WASHINGTON -- Now comes the waiting.
With the Senate set to dispatch an always-futile effort to pass government funding legislation that defunds the president's health care law, lawmakers in both chambers of Congress are already considering the options before them.
Lawmakers moved hastily to talks on Wednesday -- just hours after Sen. Ted Cruz (R-Texas) ended a 21-hour-plus speech meant to encourage lawmakers to support the defunding effort -- with attention focused on two offices.
House Speaker John Boehner (R-Ohio) and Senate Majority Leader Harry Reid (D-Nev.) hold most of the power in the remaining few days of a government shutdown showdown before the government runs out of money to operate at the end of September. Republican aides in both chambers feel that Boehner's hand has been strengthened by Cruz's inability to move the debate in the Senate. But they caution that Reid could still gum up any House plans by keeping Senate Democrats united.
That's why four separate senior aides from both chambers say they would be very surprised if Boehner turned around and tried to craft another short-term continuing resolution that sought major changes to the president's health care law.
On Tuesday night, reports emerged that House Republicans were considering adding a one-year delay to the law's individual mandate in their next legislative offer. But sources on the Hill quickly put a stop to the suggestions.
One top GOP aide said putting that provision into the next draft of a continuing resolution (CR) to fund the government was not "at all likely," in part because the party has already decided to make a delay to the mandate a part of their proposal for lifting the debt ceiling in mid-October.
A Senate Republican aide echoed that theory. When asked whether the party would touch Obamacare during the next CR debate, the aide responded, "I seriously doubt it."
Part of the problem is simple math. If Republicans were to turn around and try to tinker with the health care law as part of a continuing resolution deal, it would be defeated in the Senate. One top Democratic aide in that chamber called a mandate-delay "dead on arrival." Even if it got through the Senate, an Obama administration official confirmed that there was zero chance the president would support such a measure.
So how does Boehner deal with this reality as well as the vocal community of House conservatives who demand that he stand firm on defunding or derailing Obamacare? One possibility, speculated on by multiple Hill sources, is that he quickly unveils a debt limit bill to placate that faction of his caucus; or even holds a vote on such a bill next week.
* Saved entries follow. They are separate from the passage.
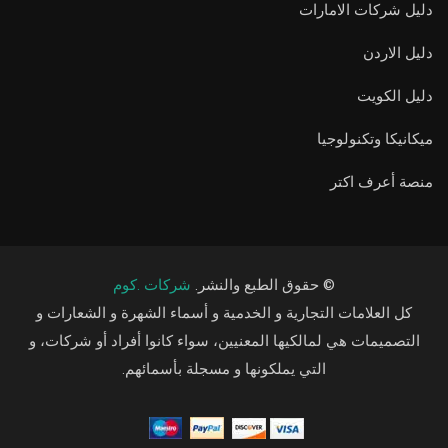
دليل شركات الامارات
دليل الاردن
دليل الكويت
ميكانيكا وتكنولوجيا
منصة أعرف اكتر
© حقوق الطبع والنشر.
شركات .كوم
كل العلامات التجارية و الخدمية و أسماء الشهرة و الشعارات و
التصميمات هي لمالكيها المعنيين، سواء كانوا أفراد أو شركات، و
التي يملكونها و مسجلة بأسمائهم.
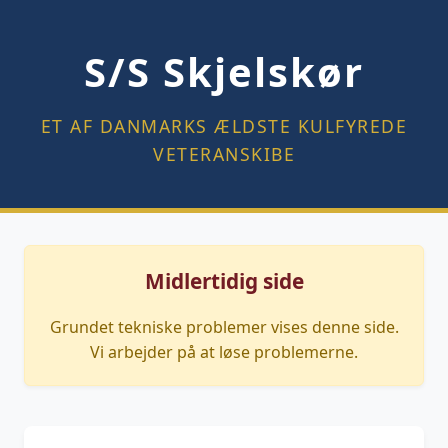
S/S Skjelskør
ET AF DANMARKS ÆLDSTE KULFYREDE
VETERANSKIBE
Midlertidig side
Grundet tekniske problemer vises denne side.
Vi arbejder på at løse problemerne.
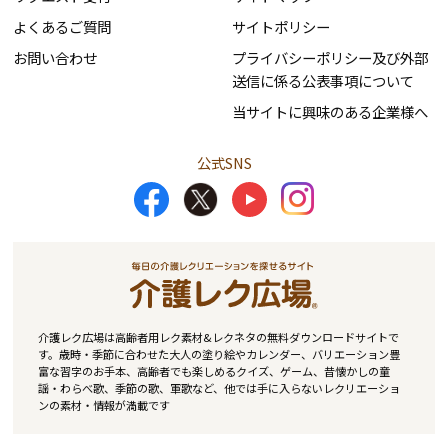
よくあるご質問
サイトポリシー
お問い合わせ
プライバシーポリシー及び外部
送信に係る公表事項について
当サイトに興味のある企業様へ
公式SNS
介護レク広場は高齢者用レク素材&レクネタの無料ダウンロードサイトで
す。歳時・季節に合わせた大人の塗り絵やカレンダー、バリエーション豊
富な習字のお手本、高齢者でも楽しめるクイズ、ゲーム、昔懐かしの童
謡・わらべ歌、季節の歌、軍歌など、他では手に入らないレクリエーショ
ンの素材・情報が満載です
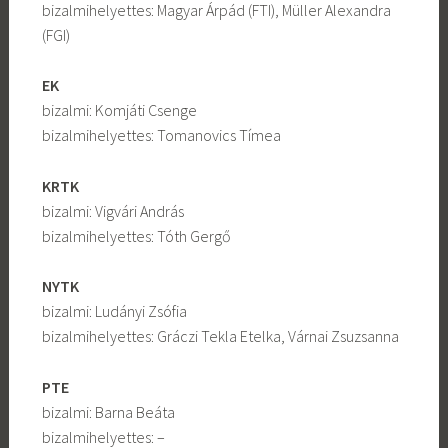
bizalmihelyettes: Magyar Árpád (FTI), Müller Alexandra
(FGI)
EK
bizalmi: Komjáti Csenge
bizalmihelyettes: Tomanovics Tímea
KRTK
bizalmi: Vigvári András
bizalmihelyettes: Tóth Gergő
NYTK
bizalmi: Ludányi Zsófia
bizalmihelyettes: Gráczi Tekla Etelka, Várnai Zsuzsanna
PTE
bizalmi: Barna Beáta
bizalmihelyettes: –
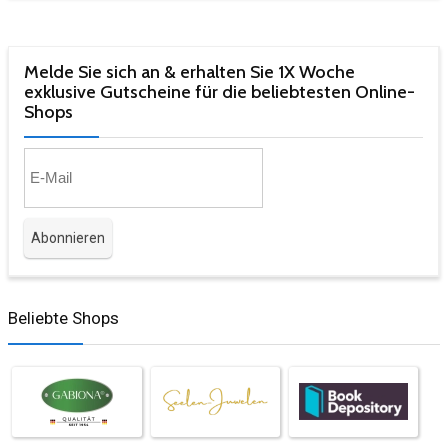
Melde Sie sich an & erhalten Sie 1X Woche
exklusive Gutscheine für die beliebtesten Online-
Shops​
Beliebte Shops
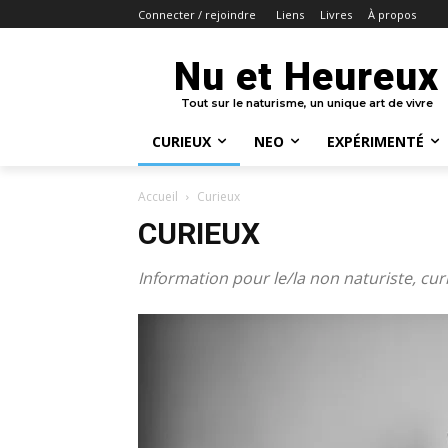
Liens
Livres
À propos
Connecter / rejoindre
Nu et Heureux
Tout sur le naturisme, un unique art de vivre
CURIEUX
NEO
EXPÉRIMENTÉ
Accueil
Curieux
CURIEUX
Information pour le/la non naturiste, curi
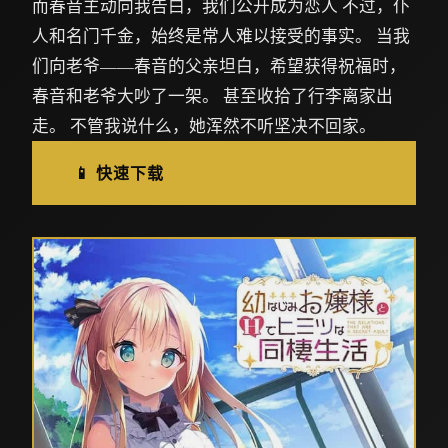
而春音主动向我告白，我们公开成为恋人 不过，仆
人和名门千金，始终是常人难以接受的事实。 当我
们向老爷——春音的父亲坦白，希望获得祝福时，
春音和老爷大吵了一架。 甚至收拾了行李离家出
走。 不管我说什么，她浑然不听坚决不回家。
📱 快速下载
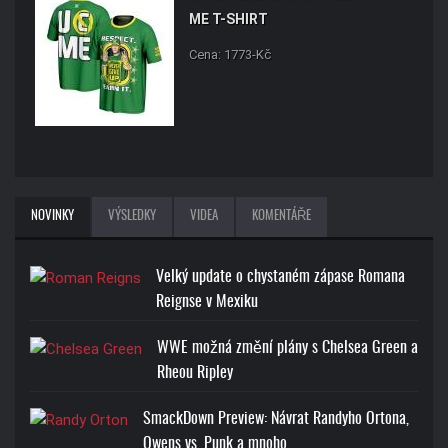
ME T-SHIRT
Cena: 1773-Kč
NOVINKY
VÝSLEDKY
VIDEA
KOMENTÁŘE
Velký update o chystaném zápase Romana
Reignse v Mexiku
WWE možná změní plány s Chelsea Green a
Rheou Ripley
SmackDown Preview: Návrat Randyho Ortona,
Owens vs. Punk a mnoho…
After that, he could pass a "clean" continuing resolution.
“We'll deal with whatever the Senate passes when they pass it," Boehner spokesman Michael Steele told The Huffington Post's Mike McAuliff Wednesday, when asked about future plans. "There’s no point in speculating before that.”
One issue with that plan, however, is that it would take too long to complete. By the end of September, the government will have run out of money, meaning that a stopgap funding measure would be needed. On Wednesday, the National Review reported that just such a measure was now under consideration –- a report confirmed by that Senate Republican aide, who noted that the two parties were running precariously low on time to hammer out a deal anyway.
"It is always a possibility in these scenarios," the aide said. "If they pass something over there and send it over here and suddenly it is the 30th [of September], logistically it is almost impossible to do something that quickly before the deadline."
Whether Reid would agree to a one-week CR is another unanswered question. He has pushed for a bill that would take the government through mid-November, even though members of his own party wanted one that lasted at least a month longer. A request for comment from his office was not immediately returned as staffers were huddling to discuss next steps.